Political correctness: how the right invented a phantom enemy - 2016-11-30
More than any particular obfuscation or omission, the most misleading aspect of these books was the way they claimed that only their adversaries were "political". Bloom, Kimball, and D'Souza claimed that they wanted to "preserve the humanistic tradition", as if their academic foes were vandalising a canon that had been enshrined since time immemorial. But canons and curriculums have always been in flux; even in white Anglo-America there has never been any one stable tradition. Moby Dick was dismissed as Herman Melville's worst book until the mid-1920s. Many universities had only begun offering literature courses in "living" languages a decade or so before that.
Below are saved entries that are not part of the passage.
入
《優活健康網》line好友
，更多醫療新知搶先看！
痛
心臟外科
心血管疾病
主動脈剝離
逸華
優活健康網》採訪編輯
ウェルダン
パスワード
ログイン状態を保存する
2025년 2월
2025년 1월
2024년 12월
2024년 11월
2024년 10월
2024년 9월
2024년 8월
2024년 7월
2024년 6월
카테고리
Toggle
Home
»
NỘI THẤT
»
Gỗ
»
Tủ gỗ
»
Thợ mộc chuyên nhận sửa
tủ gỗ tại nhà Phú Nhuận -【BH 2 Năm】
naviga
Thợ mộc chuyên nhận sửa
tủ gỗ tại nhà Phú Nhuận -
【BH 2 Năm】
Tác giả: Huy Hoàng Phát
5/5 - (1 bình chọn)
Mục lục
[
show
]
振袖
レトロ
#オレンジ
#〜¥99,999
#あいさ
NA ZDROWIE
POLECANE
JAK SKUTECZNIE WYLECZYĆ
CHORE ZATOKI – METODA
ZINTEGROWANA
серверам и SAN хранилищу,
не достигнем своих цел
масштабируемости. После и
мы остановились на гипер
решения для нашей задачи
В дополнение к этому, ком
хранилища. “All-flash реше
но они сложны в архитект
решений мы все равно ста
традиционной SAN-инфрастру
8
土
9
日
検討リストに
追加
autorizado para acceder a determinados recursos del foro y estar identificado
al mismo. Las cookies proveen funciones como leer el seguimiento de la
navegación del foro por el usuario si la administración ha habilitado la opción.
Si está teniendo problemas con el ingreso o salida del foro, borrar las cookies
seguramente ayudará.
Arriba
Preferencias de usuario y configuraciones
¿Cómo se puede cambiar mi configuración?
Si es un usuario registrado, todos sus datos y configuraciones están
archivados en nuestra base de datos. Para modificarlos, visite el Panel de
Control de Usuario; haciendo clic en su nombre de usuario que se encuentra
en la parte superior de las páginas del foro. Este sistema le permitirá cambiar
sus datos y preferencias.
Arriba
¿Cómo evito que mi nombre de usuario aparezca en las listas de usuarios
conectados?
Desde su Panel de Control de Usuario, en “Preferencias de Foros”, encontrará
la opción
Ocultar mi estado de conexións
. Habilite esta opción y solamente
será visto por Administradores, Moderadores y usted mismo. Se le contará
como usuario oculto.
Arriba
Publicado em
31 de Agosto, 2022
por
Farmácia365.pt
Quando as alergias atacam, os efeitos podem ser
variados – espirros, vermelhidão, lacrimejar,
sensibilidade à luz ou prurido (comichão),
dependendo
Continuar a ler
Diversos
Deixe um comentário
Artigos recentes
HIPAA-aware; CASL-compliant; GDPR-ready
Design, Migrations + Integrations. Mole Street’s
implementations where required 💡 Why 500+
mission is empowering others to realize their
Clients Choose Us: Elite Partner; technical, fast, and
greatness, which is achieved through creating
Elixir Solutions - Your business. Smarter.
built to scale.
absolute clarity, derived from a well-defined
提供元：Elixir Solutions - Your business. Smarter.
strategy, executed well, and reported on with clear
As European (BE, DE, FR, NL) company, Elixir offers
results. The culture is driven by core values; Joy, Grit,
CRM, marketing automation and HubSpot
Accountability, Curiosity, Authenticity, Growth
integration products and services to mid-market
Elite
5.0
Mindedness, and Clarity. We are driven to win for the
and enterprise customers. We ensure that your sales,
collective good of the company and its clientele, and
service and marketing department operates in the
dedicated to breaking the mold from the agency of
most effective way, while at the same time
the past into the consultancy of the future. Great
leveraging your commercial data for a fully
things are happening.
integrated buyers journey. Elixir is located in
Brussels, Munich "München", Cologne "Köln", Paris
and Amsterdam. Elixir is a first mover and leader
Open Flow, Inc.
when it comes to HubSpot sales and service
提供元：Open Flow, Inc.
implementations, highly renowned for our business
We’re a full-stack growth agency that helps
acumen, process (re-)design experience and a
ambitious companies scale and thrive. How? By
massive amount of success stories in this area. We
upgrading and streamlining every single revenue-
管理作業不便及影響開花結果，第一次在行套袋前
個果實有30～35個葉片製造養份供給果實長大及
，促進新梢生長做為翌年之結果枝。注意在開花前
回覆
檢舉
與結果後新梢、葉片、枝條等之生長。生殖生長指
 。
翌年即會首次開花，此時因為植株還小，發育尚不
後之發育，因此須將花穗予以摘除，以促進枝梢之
In truth, these crusaders against political correctness were every bit as political as their opponents. As Jane Mayer documents in her book, Dark Money: the Hidden History of the Billionaires Behind the Rise of the Radical Right, Bloom and D'Souza were funded by networks of conservative donors – particularly the Koch, Olin and Scaife families – who had spent the 1980s building programmes that they hoped would create a new "counter-intelligentsia". (The New Criterion, where Kimball worked, was also funded by the Olin and Scaife Foundations.) In his 1978 book A Time for Truth, William Simon, the president of the Olin Foundation, had called on conservatives to fund intellectuals who shared their views: "They must be given grants, grants, and more grants in exchange for books, books, and more books."
These skirmishes over syllabuses were part of a broader political programme – and they became instrumental to forging a new alliance for conservative politics in America, between white working-class voters and small business owners, and politicians with corporate agendas that held very little benefit for those people.